++++ DATASET RECORDS

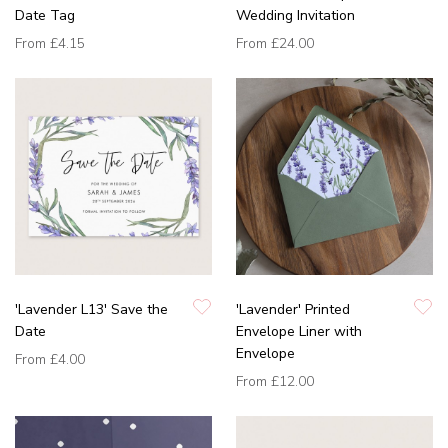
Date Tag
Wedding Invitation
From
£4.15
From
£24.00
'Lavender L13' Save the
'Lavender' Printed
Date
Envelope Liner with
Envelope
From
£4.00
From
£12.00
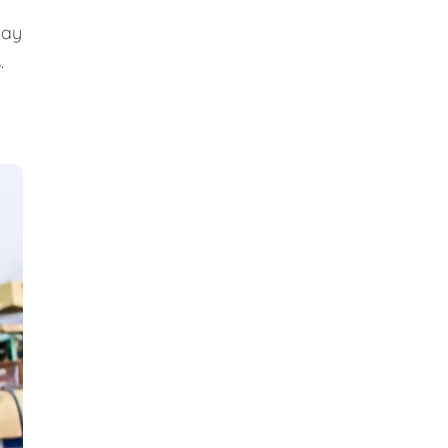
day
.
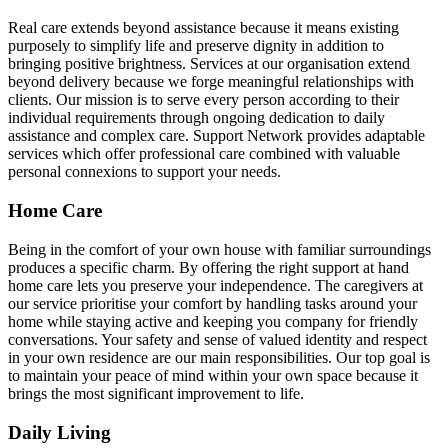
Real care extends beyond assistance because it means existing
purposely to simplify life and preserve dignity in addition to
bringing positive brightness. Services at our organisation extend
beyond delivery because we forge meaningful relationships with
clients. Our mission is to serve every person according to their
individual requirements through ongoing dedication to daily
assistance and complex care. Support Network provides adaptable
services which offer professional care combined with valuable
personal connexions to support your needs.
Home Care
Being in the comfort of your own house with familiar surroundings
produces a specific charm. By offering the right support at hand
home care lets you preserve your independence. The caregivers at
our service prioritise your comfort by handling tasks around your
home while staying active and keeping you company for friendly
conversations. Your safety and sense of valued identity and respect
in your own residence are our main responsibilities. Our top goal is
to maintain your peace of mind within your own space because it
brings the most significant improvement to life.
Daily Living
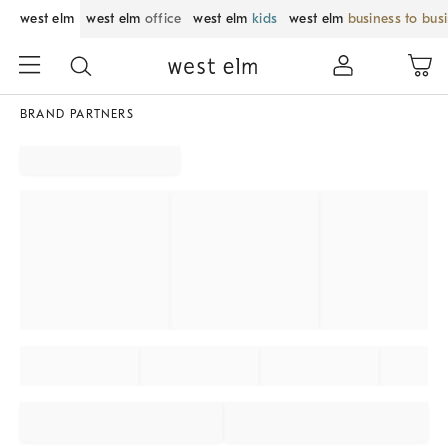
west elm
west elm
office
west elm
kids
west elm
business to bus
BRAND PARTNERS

++++++++

**WHAT THIS TASK INVOLVES:** Among the records above, find the lines where the word "comfort" appears and copy them.

**EXERCISE RESULT:**
Being in the comfort of your own house with familiar surroundings
our service prioritise your comfort by handling tasks around your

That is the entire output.